#### EXTRACTED ENTRIES

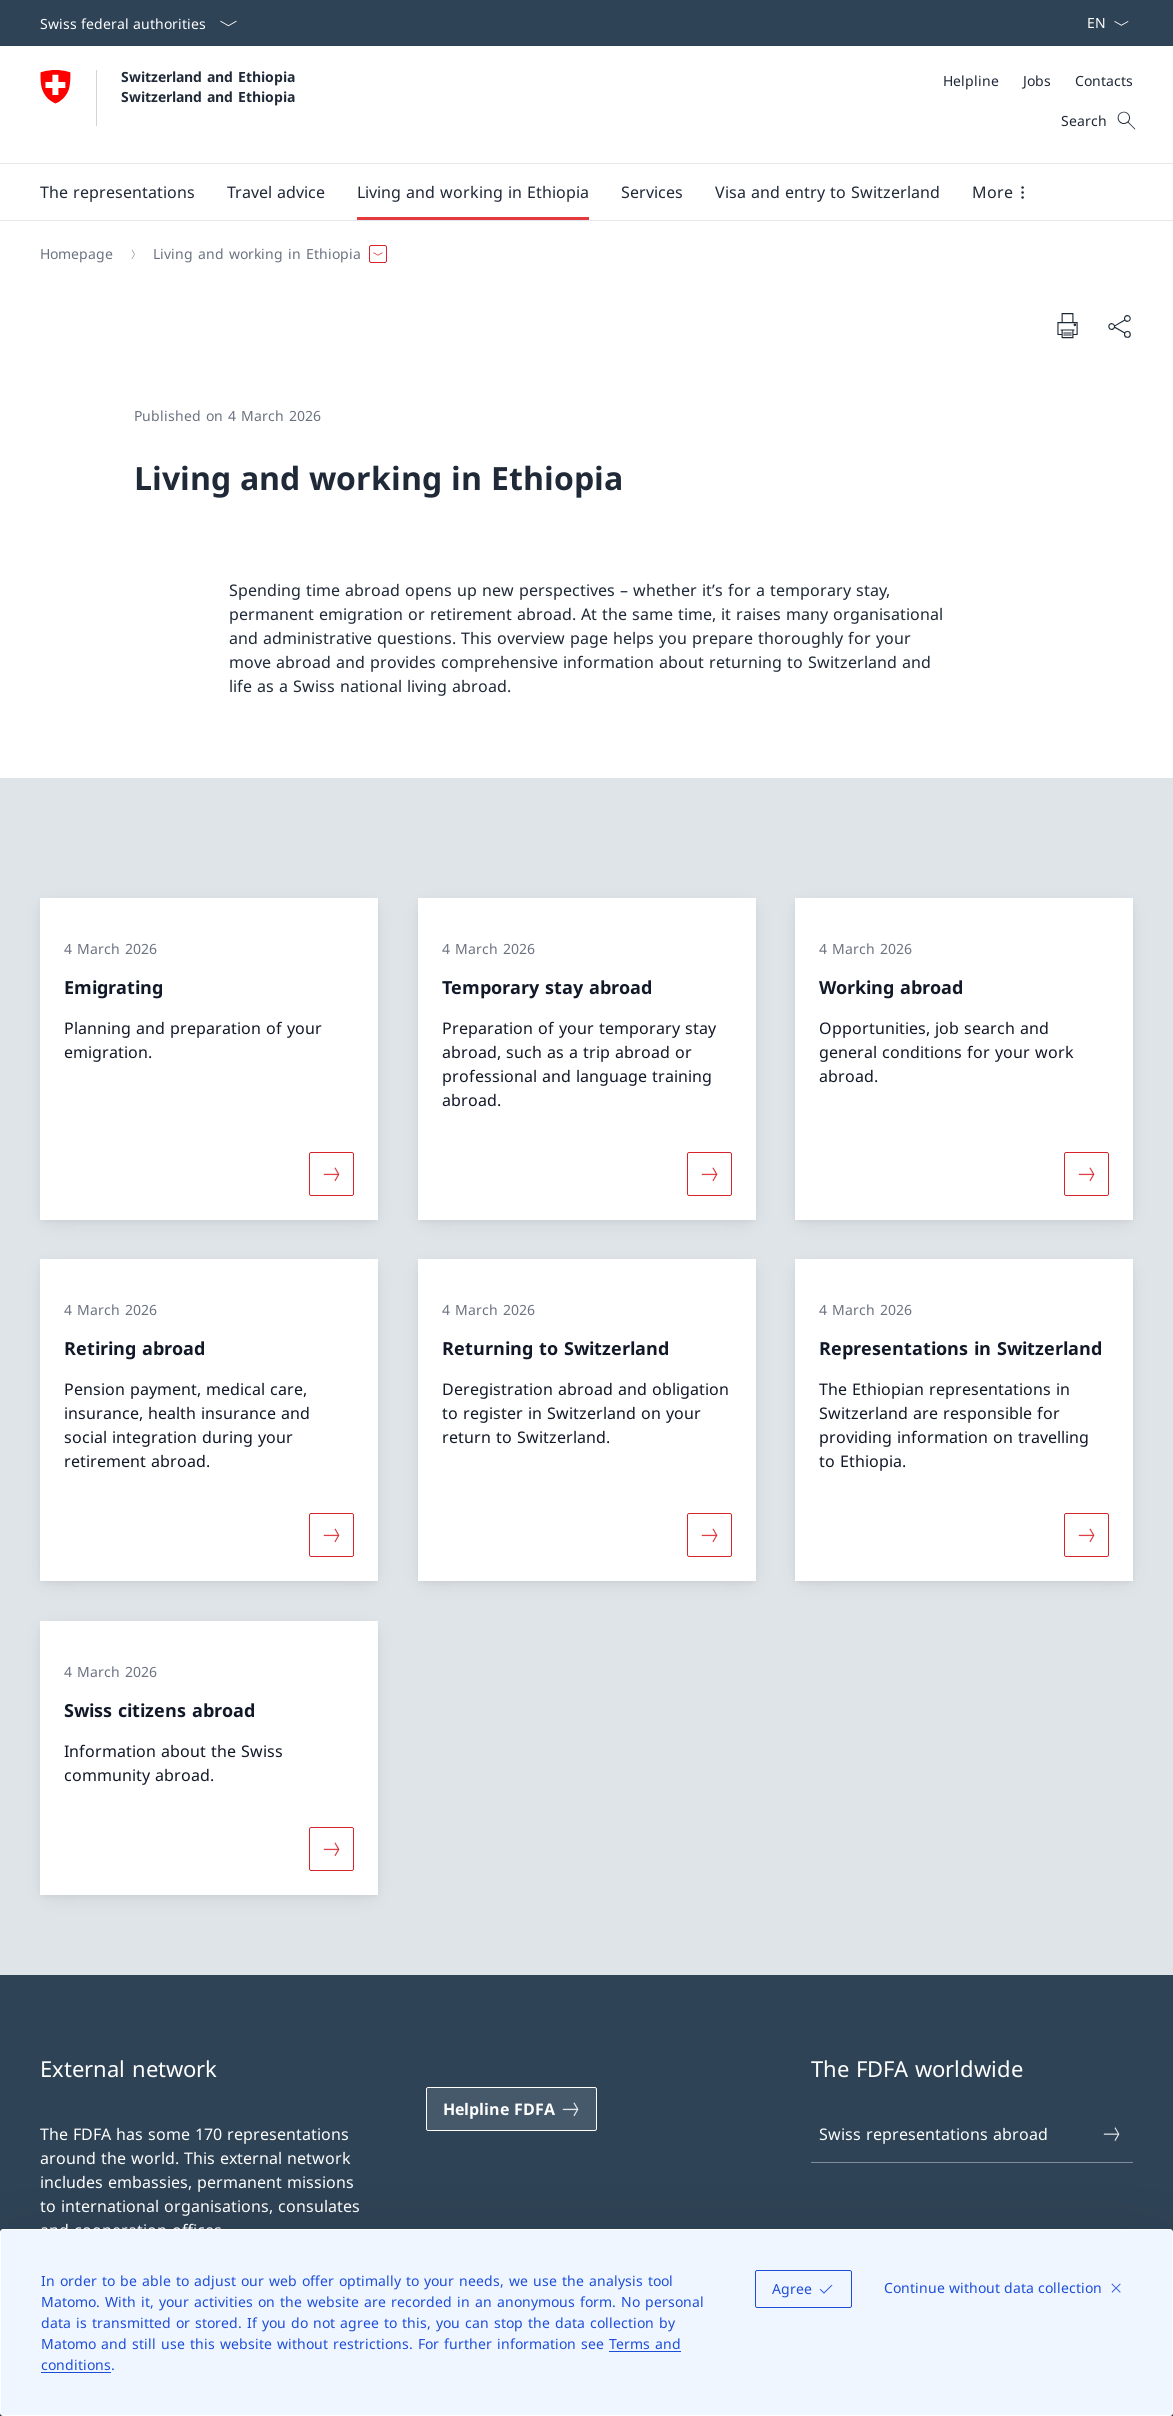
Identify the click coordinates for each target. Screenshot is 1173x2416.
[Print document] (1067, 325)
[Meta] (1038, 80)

########
#### EXTRACTED ENTRIES

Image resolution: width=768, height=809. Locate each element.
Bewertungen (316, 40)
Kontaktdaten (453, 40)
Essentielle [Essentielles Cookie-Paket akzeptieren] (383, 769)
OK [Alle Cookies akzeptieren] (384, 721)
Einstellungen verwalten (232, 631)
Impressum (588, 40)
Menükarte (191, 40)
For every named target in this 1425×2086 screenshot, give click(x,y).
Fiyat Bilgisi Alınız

########
#### EXTRACTED ENTRIES

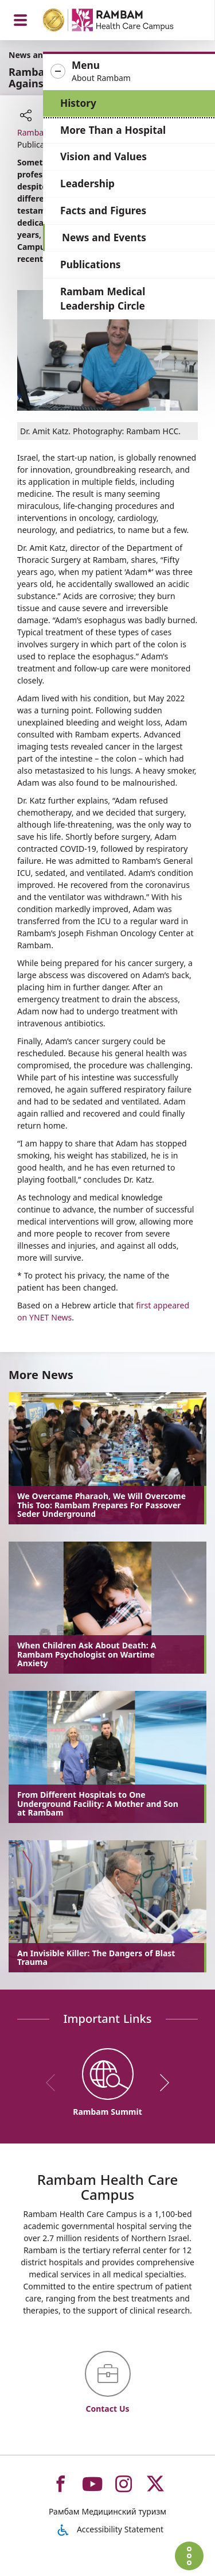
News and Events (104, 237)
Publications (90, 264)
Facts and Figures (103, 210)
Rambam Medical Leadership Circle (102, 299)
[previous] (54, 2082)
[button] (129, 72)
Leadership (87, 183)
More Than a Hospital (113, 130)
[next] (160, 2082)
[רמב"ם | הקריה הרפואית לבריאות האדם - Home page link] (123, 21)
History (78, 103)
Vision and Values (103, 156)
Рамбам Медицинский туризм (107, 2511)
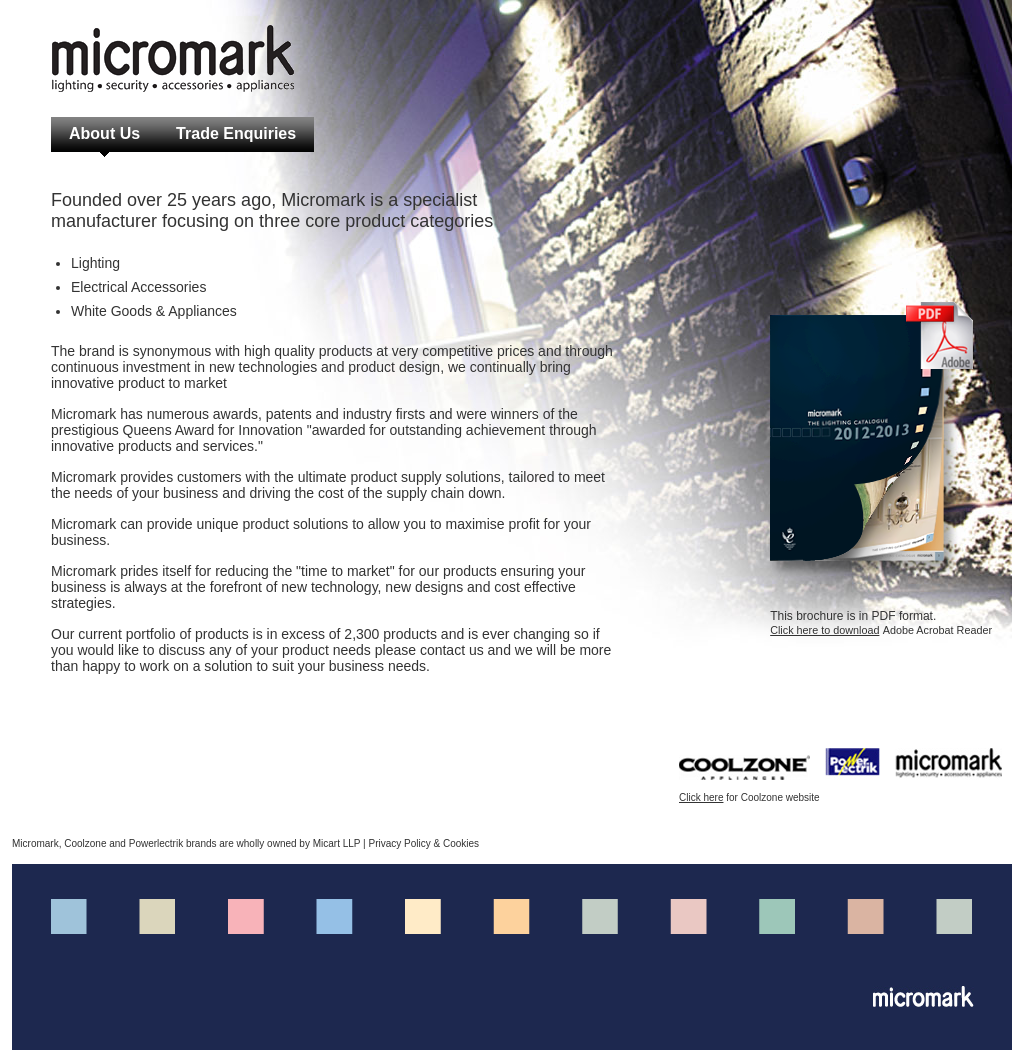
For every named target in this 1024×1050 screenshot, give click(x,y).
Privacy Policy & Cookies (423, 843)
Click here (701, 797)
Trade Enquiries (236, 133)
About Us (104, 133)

########

**WORK TO BE COMPLETED:**
The copy should hold only the lines from the one with "Facts and Figures (103, 210)" through the one with "About Us (104, 133)", exactly as they stand above. Leave out the pictures.

**RESPONSE BOX:**
Facts and Figures (103, 210)
Rambam Medical Leadership Circle (102, 299)
[previous] (54, 2082)
[button] (129, 72)
Leadership (87, 183)
More Than a Hospital (113, 130)
[next] (160, 2082)
[רמב"ם | הקריה הרפואית לבריאות האדם - Home page link] (123, 21)
History (78, 103)
Vision and Values (103, 156)
Рамбам Медицинский туризм (107, 2511)
For every named target in this 1024×1050 screenshot, give click(x,y).
Privacy Policy & Cookies (423, 843)
Click here (701, 797)
Trade Enquiries (236, 133)
About Us (104, 133)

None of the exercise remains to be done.